E’ stato trovato un sistema per ridurre di un 90% lo smog e le emissioni d’ossido d’azoto dei motori diesel. La maggior parte dei veicoli pesanti di trasporto va con questi motori inquinanti.

Smog: gli ossidi d’azoto provocano, in una reazione chimica con gli
idrocarburi, la formazione d’ozono al suolo. L’ozono è un
gas irritante e cancerogeno ed è la principale componente
dello smog estivo. Ultimamente sono apparsi sui giornali degli
articoli dove la formazione dell’inquinamento estivo veniva
ricondotta agli alberi. Ma soltanto la presenza nell’aria di ossido
d’azoto permette la formazione del gas ozono in misura
considerevole. Quindi una tecnologia che consente di ridurre
drasticamente quest’emissione avrà effetti notevoli sulla
qualità dell’aria, soprattutto nel periodo estivo.

La nuova tecnologia è stata sviluppata in Svizzera in
partenariato tra economia privata e ricerca scientifica, con il
sostegno (40% dei costi) della Confederazione. Viene utilizzata da
oltre un anno e mezzo su un bus prototipo che presta servizio in un
comune vicino a Zurigo. I risultanti vengono definiti
“straordinari”: col nuovo sistema di denitrificazione, le emissioni
inquinanti del bus sono conformi a quelle stabilite dalla norma
Euro 5, che entrerà in vigore in tutta l’Europa fra cinque
anni. Con l’aggiunta del filtro per particelle, le emissioni
inquinanti si riducono addirittura del 95%!

Per autocarri e bus con motori diesel finora non esisteva alcun
sistema per poter limitare le emissioni di ossido d’azoto,
paragonabile al catalizzatore a tre vie dei motori a benzina. Il
sistema svizzero, che pesa 50 chilogrammi, funziona in maniera
indipendente dal motore e la sua produzione, allo stato attuale,
costa sui 20 mila Euro. Può essere installato su tutti i
veicoli diesel, anche sui modelli più vecchi, che passano
così direttamente dalla norma Euro 1 a quella Euro 5.

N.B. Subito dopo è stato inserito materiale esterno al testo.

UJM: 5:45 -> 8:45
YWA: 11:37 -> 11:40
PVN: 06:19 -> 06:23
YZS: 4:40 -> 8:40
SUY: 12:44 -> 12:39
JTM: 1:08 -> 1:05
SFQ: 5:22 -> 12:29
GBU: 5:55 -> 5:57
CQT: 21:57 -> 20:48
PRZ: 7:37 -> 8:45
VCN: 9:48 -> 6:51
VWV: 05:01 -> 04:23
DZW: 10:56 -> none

La nuova tecnica di riduzione degli ossidi d’azoto funziona grazie
ad un agente riduttore aggiunto ai gas di scarico. L’agente
riduttore trasforma all’interno del catalizzatore gli ossidi
d’azoto (formula chimica NOx) in azoto (N2) e vapore acqueo (H2O),
due elementi inoffensivi. Da parte sua il catalizzatore
d’ossidazione consente la post combustione del monossido di
carbonio (CO) e degli idrocarburi (HC), che si trasformano in
biossido di carbonio (CO2), non tossico.